Well, the structures are working, MLS is on course to join America’s pro sports heavyweights. If the league’s leadership has to crack a few eggs along the way, so be it.

That was the underlying message behind Don Garber’s State of the League address on Friday afternoon, one day before the 2017 MLS Cup at BMO Field. For better or worse, the revealing event underlined both the extent of wider doubts about the league’s philosophies and its leaders’ firm commitment to maintaining them. It also pointed to a bumpy ride still ahead for Columbus fans.

Commissioner Garber stood up in front of reporters and a live online streaming audience with improved postseason television ratings and bullish announcements about new “TAM” salary spending allowances to tout. However, it was the Crew dominating the near-hour of revealing back-and-forths with the media, including a briefly testy interaction between Garber and USMNT legend turned pundit Alexi Lalas.

“It’s a legacy team and it’s traumatic when an owner and a league is willing to move a team, whether it’s a legacy team for 20 years or in other leagues, when they’ve been around for 50,” said Garber. “But you need to be in a situation where you can be viable.

“As we have new teams coming in that are deeply connected to the community, dramatically more commercial revenue, higher fanbases, all the metrics that matter, what we’ve been experiencing in Columbus for many years – and we’ve been somewhat quiet about this – it is among the lowest teams, 20 out of 22, in every measure that matters in pro sports: average ticket price, average revenue, local television ratings, local television deal; every aspect that is going to determine whether a team can be viable. As our league continues to move in the right direction, we need to have strong clubs.”
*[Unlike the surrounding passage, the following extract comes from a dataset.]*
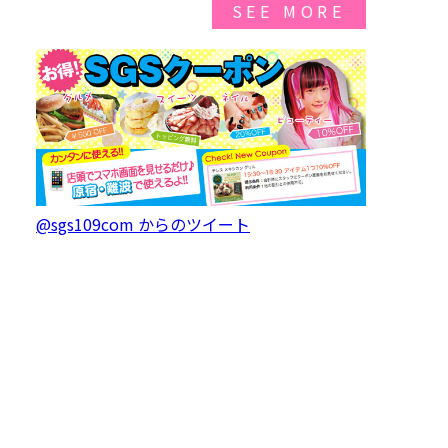
SEE MORE
@sgs109com からのツイート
Garber emphasized that a changing MLS where wealthy, ambitious newcomers like Atlanta are drawing more fans and dollars by several magnitudes is leaving the Crew behind. He repeated his assertion that Crew owner Anthony Precourt will not accede to Columbus city leaders’ request that he stop his talks with Austin and commit to central Ohio as a condition for further negotiations.
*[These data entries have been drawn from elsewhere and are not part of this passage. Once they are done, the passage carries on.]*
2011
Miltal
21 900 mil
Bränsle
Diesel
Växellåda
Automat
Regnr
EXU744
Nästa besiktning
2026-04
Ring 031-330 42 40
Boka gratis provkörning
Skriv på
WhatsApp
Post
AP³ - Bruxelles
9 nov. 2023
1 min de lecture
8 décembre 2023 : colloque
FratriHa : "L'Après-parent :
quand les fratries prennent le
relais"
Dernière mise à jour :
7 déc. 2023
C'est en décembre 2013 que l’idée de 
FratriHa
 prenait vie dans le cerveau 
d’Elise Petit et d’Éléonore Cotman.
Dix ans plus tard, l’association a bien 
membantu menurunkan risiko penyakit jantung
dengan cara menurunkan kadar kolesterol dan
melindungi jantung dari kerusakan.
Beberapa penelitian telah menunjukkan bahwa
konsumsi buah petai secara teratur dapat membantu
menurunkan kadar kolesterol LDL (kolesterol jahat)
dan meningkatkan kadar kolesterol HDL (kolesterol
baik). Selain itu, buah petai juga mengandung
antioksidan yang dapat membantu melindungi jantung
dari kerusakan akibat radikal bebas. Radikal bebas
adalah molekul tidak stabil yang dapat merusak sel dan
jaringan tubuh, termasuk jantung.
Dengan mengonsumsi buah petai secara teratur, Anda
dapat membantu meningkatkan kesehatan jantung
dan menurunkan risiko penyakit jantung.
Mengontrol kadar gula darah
“We’ve been struggling to resonate in that market. The Hunt Sports Group invested over $200 million in that team. Anthony Precourt has invested nearly $40 [million],” stated Garber. “We’ve had those challenges for a long time, so we don’t think that it’s an issue of ownership. Anthony’s done a very good job. He’s invested a lot of money. He’s not getting enough credit for that. He’s got one of the more successful teams on the field.

“It’s not fun – and I will say that I feel for the fans in that market and I am fully understanding of the challenges that they see and how disappointed they are – but we need to try to find a way to ensure that that team can be an MLS 2.0 team, to be able to compete like a small market can. Portland would be an example, Kansas City is another example. And I think many of the expansion teams have been small-market, some of them even smaller than Columbus. You have a [USL] team down the road in Cincinnati that’s averaging over 20,000 fans a game. … It’s just an incredible difference between those two and they’re playing in the lower division.”

Put another way, Columbus took the Crew for granted. Now there’s heated competition for that place at the table.

“The level of municipal public support is significant” in aspiring MLS expansion markets, said Garber, “and we haven’t seen that in Columbus. I’d almost put it around the other way: Maybe Columbus should look at what Detroit and Nashville and Cincinnati and Sacramento are doing, and think maybe if this thing has turned from where it was to where it needs to be, that the Crew might have been more successful.”

Put into context, all this sketches out a rather surreal vision of an aggressive, bullish league with a sort of promotion and relegation – but in economic rather than on-field terms.

Columbus is lagging behind in business metrics, while the league has conducted market research in Austin that leaves it confident that Texas’ capital city will embrace an MLS team. Thus, relocation looms, even if it risks tearing apart the bonds crafted between MLS teams and their fans over the past two decades.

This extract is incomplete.